Karen knew something had to be done, but the thought of a hip replacement in her late 40’s filled her with dread. Thankfully for Karen, she had “good bones” and a great doctor, Mark Barba MD, proficient in the Birmingham Hip Resurfacing procedure. “Basically, my joints had worn out,” said Karen. “I also had a bit of hip dysplasia and osteoarthritis runs in my family.
In 2007, hip resurfacing was a relatively new procedure, having been approved by the FDA using the Birmingham Hip Resurfacing (BHR) system in 2006. In hip resurfacing, the head of the thighbone or femoral head is not removed, but is instead trimmed and capped with a smooth metal covering. The damaged bone and cartilage within the socket is removed and replaced with a metal shell, just as in a traditional total hip replacement. In a traditional total hip replacement, the femora head and damaged socket are both removed and replaced with metal, plastic, or ceramic components. Hip resurfacing is not suitable for all patients. The best candidates for hip resurfacing are under 60 years old with strong, healthy bones. Although Karen is small and slender, she had very good bone density and was in otherwise excellent health. She was the perfect candidate for hip resurfacing. “Dr. Barba said I had large, solid bones for being such a small person,” said Karen.
Also in Karen’s favor – the fact that Dr. Barba was an early adopter of the procedure and had at that time already done more than 30 hip resurfacings. Karen felt confident that hip resurfacing was the better choice for her.
Pioneered by Orthopedic Surgeon Derek McMinn, MD, the Birmingham Hip Resurfacing procedure restores the natural shape of the joint giving patients better stability, longevity and higher levels of activity than a traditional hip replacement.
Deciding on hip resurfacing as an alternative was music to Karen’s ears, “A total hip replacement would have bummed me out,” she said. And while she was uncomfortable the first 10 days after surgery, the first time she stood up a few hours after post-op, she knew it was all good. “The pain was gone, I felt an immediate difference,” Karen said.
In 2015, Karen had hip resurfacing done on her other hip and while she knows she had to be careful about doing some activities she much preferred this type of procedure to a replacement.
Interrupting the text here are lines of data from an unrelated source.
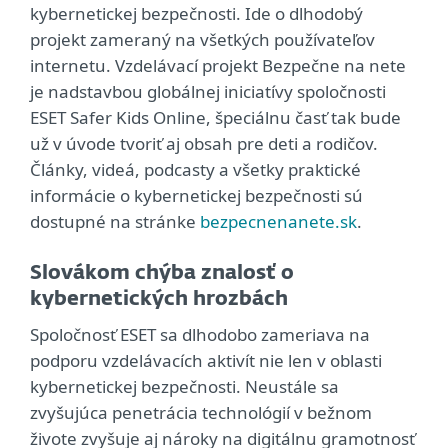
kybernetickej bezpečnosti. Ide o dlhodobý
projekt zameraný na všetkých používateľov
internetu. Vzdelávací projekt Bezpečne na nete
je nadstavbou globálnej iniciatívy spoločnosti
ESET Safer Kids Online, špeciálnu časť tak bude
už v úvode tvoriť aj obsah pre deti a rodičov.
Články, videá, podcasty a všetky praktické
informácie o kybernetickej bezpečnosti sú
dostupné na stránke
bezpecnenanete.sk
.
Slovákom chýba znalosť o
kybernetických hrozbách
Spoločnosť ESET sa dlhodobo zameriava na
podporu vzdelávacích aktivít nie len v oblasti
kybernetickej bezpečnosti. Neustále sa
zvyšujúca penetrácia technológií v bežnom
živote zvyšuje aj nároky na digitálnu gramotnosť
“I haven’t roller or ice skated since my surgeries and I probably won’t,” Karen said. “But I have tried water skiing! “I can walk and jog on the treadmill and I walk a lot at the hospital – with no pain. I can also ride on the back of my husband’s Harley pain free! I could not do that before I had the hip resurfacing.”
Working in the medical field gave Karen an advantage when it came to knowing what to expect in going through procedures such as hip resurfacing. And she also recognized the exceptional care she received as an OrthoIllinois patient. “I’ve worked with OrthoIllinois physicians for years and now as a patient I’ve seen both sides of the organization,” Karen said. “They are certainly a well-oiled machine and wonderful to work with – as a nurse and as a patient.”